Cogeneration Plant with Two MWM Gas Engines Wins Renowned Award
Mannheim, April 29, 2016
The cogeneration concept of the MWM partner Edina was successful in the category “Best Anaerobic Digestion (AD)” because the cogeneration plant does not merely generate power and heat energy, but also cleans the exhaust fumes of the MWM TCG 2016 biogas engines, using them for the production of renewable carbon dioxide. The award ceremony was held on February 10, 2016 during the Energy Now Expo in London.

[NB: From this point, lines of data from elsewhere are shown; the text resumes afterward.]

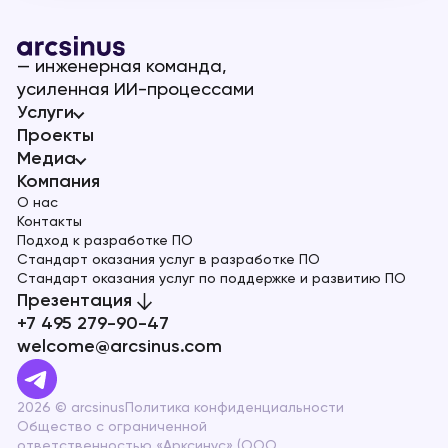
— инженерная команда,
усиленная ИИ-процессами
Услуги
Проекты
Медиа
Компания
О нас
Контакты
Подход к разработке ПО
Стандарт оказания услуг в разработке ПО
Стандарт оказания услуг по поддержке и развитию ПО
Презентация
+7 495 279-90-47
welcome@arcsinus.com
2026 © arcsinus
Политика конфиденциальности
Общество с ограниченной
ответственностью «Арксинус» (ООО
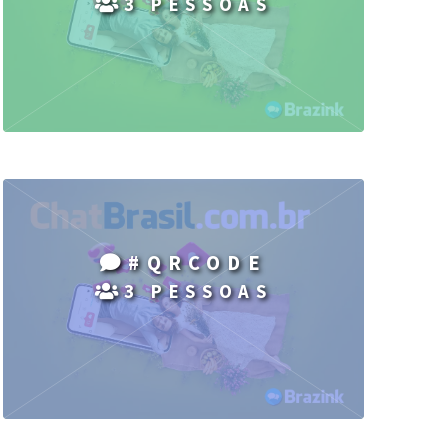
3 PESSOAS
#QRCODE
3 PESSOAS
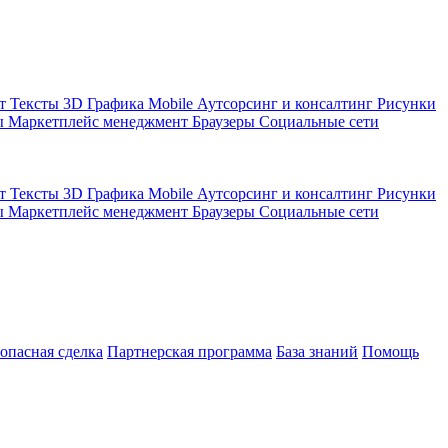
кт
Тексты
3D Графика
Mobile
Аутсорсинг и консалтинг
Рисунки
ы
Маркетплейс менеджмент
Браузеры
Социальные сети
кт
Тексты
3D Графика
Mobile
Аутсорсинг и консалтинг
Рисунки
ы
Маркетплейс менеджмент
Браузеры
Социальные сети
зопасная сделка
Партнерская программа
База знаний
Помощь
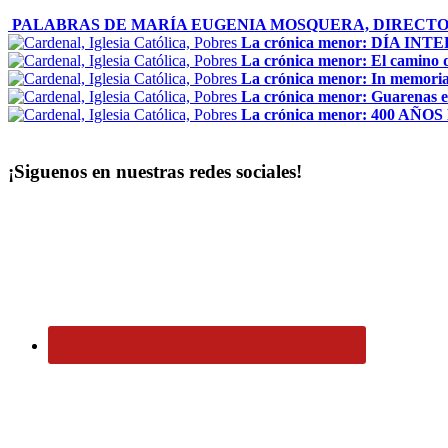
PALABRAS DE MARÍA EUGENIA MOSQUERA, DIRECTO
La crónica menor: DÍA IN
La crónica menor: El camino 
La crónica menor: In memoria
La crónica menor: Guarenas e
La crónica menor: 400 AÑO
¡Siguenos en nuestras redes sociales!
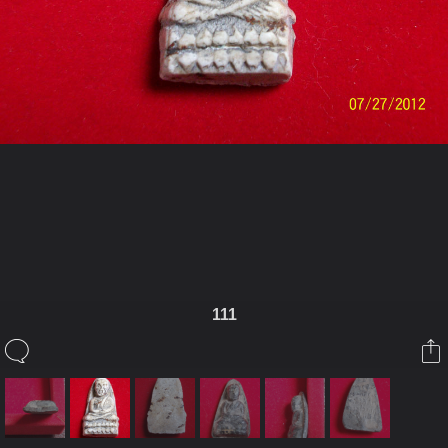
ในอัลบั้มนี้
nanratchada
111
ในอัลบั้ม
อยากทราบว่าหลวงพ่อทวดสององค์นี้จากวัด
ไหนค่ะ
27 กรกฎาคม 2012
(You must log in or sign up to comment here.)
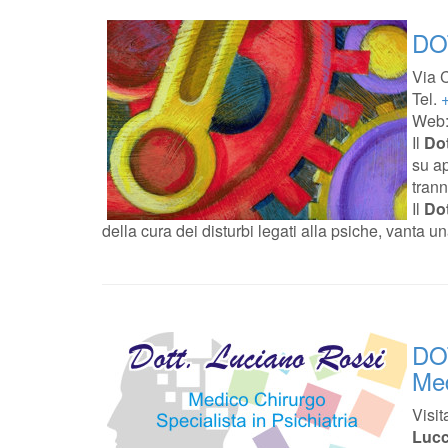
DO
Via C
Tel.
Web
Il
Dot
su ap
trann
Il
Dot
della cura dei disturbi legati alla psiche, vanta
DO
Med
Visit
Luc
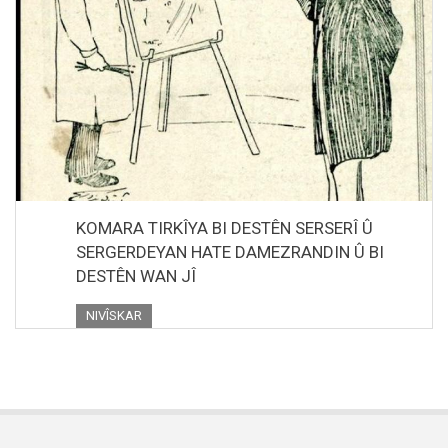
KOMARA TIRKÎYA BI DESTÊN SERSERÎ Û
SERGERDEYAN HATE DAMEZRANDIN Û BI
DESTÊN WAN JÎ
NIVÎSKAR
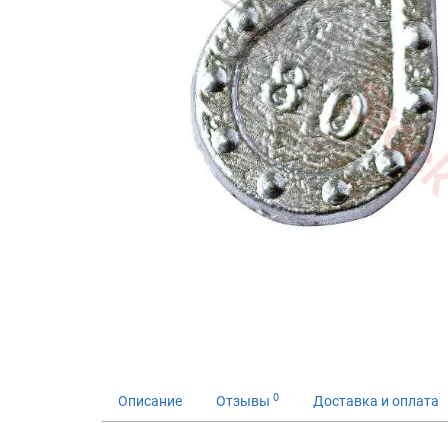
0
Описание
Отзывы
Доставка и оплата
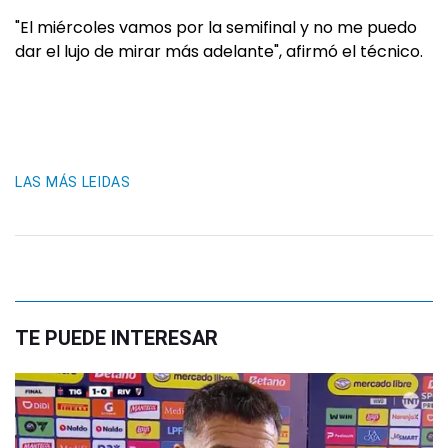
"El miércoles vamos por la semifinal y no me puedo
dar el lujo de mirar más adelante", afirmó el técnico.
LAS MÁS LEIDAS
TE PUEDE INTERESAR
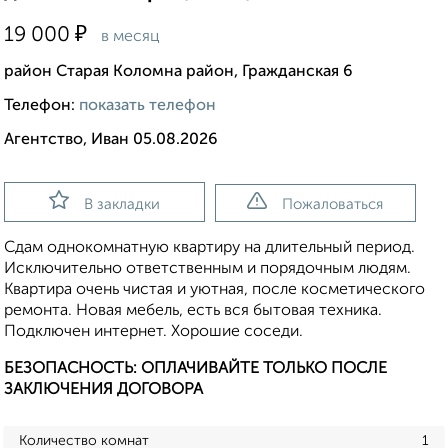
₽
19 000
в месяц
район Старая Коломна район, Гражданская 6
Телефон:
показать телефон
Агентство, Иван 05.08.2026
В закладки
Пожаловаться
Сдам однокомнатную квартиру на длительный период.
Исключительно ответственным и порядочным людям.
Квартира очень чистая и уютная, после косметического
ремонта. Новая мебель, есть вся бытовая техника.
Подключен интернет. Хорошие соседи.
БЕЗОПАСНОСТЬ: ОПЛАЧИВАЙТЕ ТОЛЬКО ПОСЛЕ
ЗАКЛЮЧЕНИЯ ДОГОВОРА
Количество комнат
1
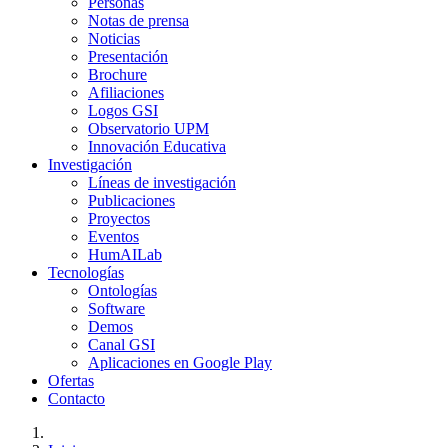
Personas
Notas de prensa
Noticias
Presentación
Brochure
Afiliaciones
Logos GSI
Observatorio UPM
Innovación Educativa
Investigación
Líneas de investigación
Publicaciones
Proyectos
Eventos
HumAILab
Tecnologías
Ontologías
Software
Demos
Canal GSI
Aplicaciones en Google Play
Ofertas
Contacto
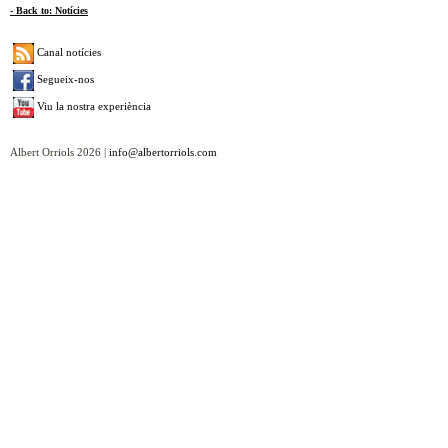
- Back to: Notícies
Canal notícies
Segueix-nos
Viu la nostra experiència
Albert Orriols 2026 |
info@albertorriols.com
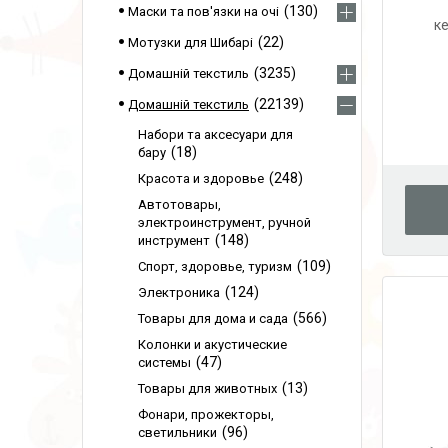
130
Маски та пов'язки на очі
ке
22
Мотузки для Шибарі
3235
Домашній текстиль
22139
Домашній текстиль
Набори та аксесуари для
18
бару
248
Красота и здоровье
Автотовары,
электроинструмент, ручной
148
инструмент
109
Спорт, здоровье, туризм
124
Электроника
566
Товары для дома и сада
Колонки и акустические
47
системы
13
Товары для животных
Фонари, прожекторы,
96
светильники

The Core of the Plant: Two MWM TCG 2016 V12 Engines
Edina had received the cogeneration order from the Guy and Wright farm, an organic UK farm that mainly grows tomatoes in its six greenhouses. The first MWM TCG 2016 V12 biogas engine with a capacity of 500 kWel was installed in 2013 along with a new SCADA system, a gas storage unit, and the COdiNOx system for exhaust treatment. Shortly thereafter, another MWM gas engine of the same type with a capacity of 600 kWel was commissioned. Unlike other gas types, biogas requires scrubbing before it can be fed into the cogeneration plant. Thus, a special gas scrubbing system is needed for the generation of energy from the combustion of biogas. In the case of MWM biogas engines, this system is included in the product scope.
From right to left: David Jacobmeyer (Director of Energy Now), John Jones (Guy and Wright farm), Mike McLaughlin (Director of EnviTec Biogas, award sponsor).
The cogeneration plant generates so much power and heat energy that the Guy and Wright farm can both cover the needs of its operations and feed in energy to the public network, thereby refinancing the plant with the proceeds.
Carbon Dioxide Production through the Combustion of Biogas: Unique and Trend-Setting
On the Guy and Wright farm, the cleaned exhaust fumes of the gas gensets are employed to stimulate the growth of the tomatoes. Though the carbon treatment of greenhouse tomatoes is a common process in the greenhouse sector, this is usually done with carbon dioxide from the combustion of natural gas. The Guy and Wright farm is the world’s only commercial biogas operator that uses the exhaust fumes of biogas engines for the production of renewable carbon dioxide.
Only vegetable waste that accumulates on the farm and food waste from local markets is used for the biogas production. Though the planning of the cogeneration plant was more complex compared to other decentralized energy projects, it is an excellent example of a closed, sustainable cycle in the field of agriculture and horticulture. The idea to use food waste for the production of new food is globally unique and thus garnered the AD award.